*** Block opens ***
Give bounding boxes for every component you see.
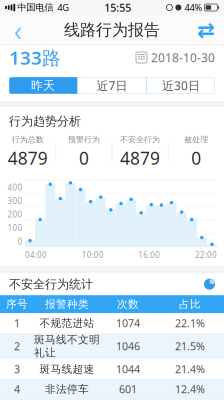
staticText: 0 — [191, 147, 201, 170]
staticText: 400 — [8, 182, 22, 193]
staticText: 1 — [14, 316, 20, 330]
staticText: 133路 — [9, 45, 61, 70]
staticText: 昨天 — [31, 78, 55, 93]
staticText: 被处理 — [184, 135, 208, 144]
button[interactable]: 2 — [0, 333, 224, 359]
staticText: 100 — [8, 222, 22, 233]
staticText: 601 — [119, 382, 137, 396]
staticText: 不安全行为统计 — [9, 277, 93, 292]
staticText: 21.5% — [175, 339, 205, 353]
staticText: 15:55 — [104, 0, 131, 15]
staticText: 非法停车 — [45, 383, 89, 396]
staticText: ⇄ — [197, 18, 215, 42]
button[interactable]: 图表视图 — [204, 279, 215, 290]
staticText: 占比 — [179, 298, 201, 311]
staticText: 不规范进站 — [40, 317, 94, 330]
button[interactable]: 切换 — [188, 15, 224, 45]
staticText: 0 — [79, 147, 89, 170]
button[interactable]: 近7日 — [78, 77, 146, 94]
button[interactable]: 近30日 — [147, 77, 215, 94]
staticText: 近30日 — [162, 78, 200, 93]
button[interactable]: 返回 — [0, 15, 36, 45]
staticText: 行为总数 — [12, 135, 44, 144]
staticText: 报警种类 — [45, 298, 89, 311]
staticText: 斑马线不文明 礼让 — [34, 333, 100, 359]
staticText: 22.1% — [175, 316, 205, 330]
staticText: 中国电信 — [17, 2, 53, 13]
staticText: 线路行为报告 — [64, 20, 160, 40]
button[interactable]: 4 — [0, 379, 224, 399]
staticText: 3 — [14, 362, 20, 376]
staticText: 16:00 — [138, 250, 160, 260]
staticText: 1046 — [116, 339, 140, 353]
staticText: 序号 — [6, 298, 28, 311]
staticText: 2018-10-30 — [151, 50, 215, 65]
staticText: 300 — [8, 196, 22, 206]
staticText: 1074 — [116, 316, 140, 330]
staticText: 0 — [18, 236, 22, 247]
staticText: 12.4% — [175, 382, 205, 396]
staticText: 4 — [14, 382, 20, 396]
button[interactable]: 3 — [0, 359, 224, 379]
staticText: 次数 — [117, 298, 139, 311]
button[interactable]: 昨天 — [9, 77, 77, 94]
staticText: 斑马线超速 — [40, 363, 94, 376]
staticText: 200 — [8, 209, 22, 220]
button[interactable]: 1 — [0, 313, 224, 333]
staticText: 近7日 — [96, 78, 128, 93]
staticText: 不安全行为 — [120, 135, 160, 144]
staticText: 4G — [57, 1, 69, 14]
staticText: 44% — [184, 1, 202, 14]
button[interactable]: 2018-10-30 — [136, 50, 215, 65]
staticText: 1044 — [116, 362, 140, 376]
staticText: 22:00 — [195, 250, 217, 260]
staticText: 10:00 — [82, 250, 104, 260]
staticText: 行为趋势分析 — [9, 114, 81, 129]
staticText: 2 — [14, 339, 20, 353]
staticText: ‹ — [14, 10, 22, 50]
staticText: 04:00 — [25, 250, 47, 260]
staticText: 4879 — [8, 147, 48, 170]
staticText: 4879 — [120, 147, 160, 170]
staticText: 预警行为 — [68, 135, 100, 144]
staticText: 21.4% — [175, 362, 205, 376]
*** Block closes ***
Work request » Check each line in the data for the word "button", then report only how many lines contain it.

Answer for this exercise » 11